*** Data section Section Begins ***

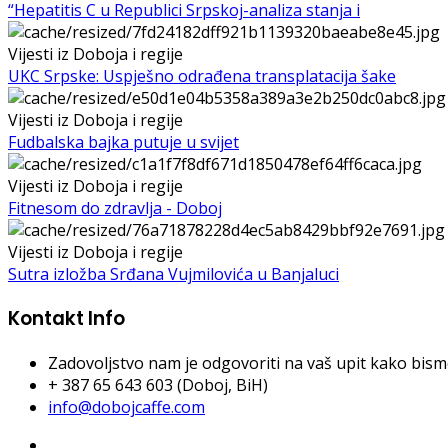
“Hepatitis C u Republici Srpskoj-analiza stanja i
Vijesti iz Doboja i regije
UKC Srpske: Uspješno odrađena transplatacija šake
Vijesti iz Doboja i regije
Fudbalska bajka putuje u svijet
Vijesti iz Doboja i regije
Fitnesom do zdravlja - Doboj
Vijesti iz Doboja i regije
Sutra izložba Srđana Vujmilovića u Banjaluci
Kontakt Info
Zadovoljstvo nam je odgovoriti na vaš upit kako bismo 
+ 387 65 643 603 (Doboj, BiH)
info@dobojcaffe.com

*** Data section Section Ends ***

Description of the task -> I need exact copies of the lines from the one holding "Sutra izložba Srđana Vujmilovića u Banjaluci" through the end of the records above, and nothing beyond them.

Written response ->
Sutra izložba Srđana Vujmilovića u Banjaluci
Kontakt Info
Zadovoljstvo nam je odgovoriti na vaš upit kako bismo 
+ 387 65 643 603 (Doboj, BiH)
info@dobojcaffe.com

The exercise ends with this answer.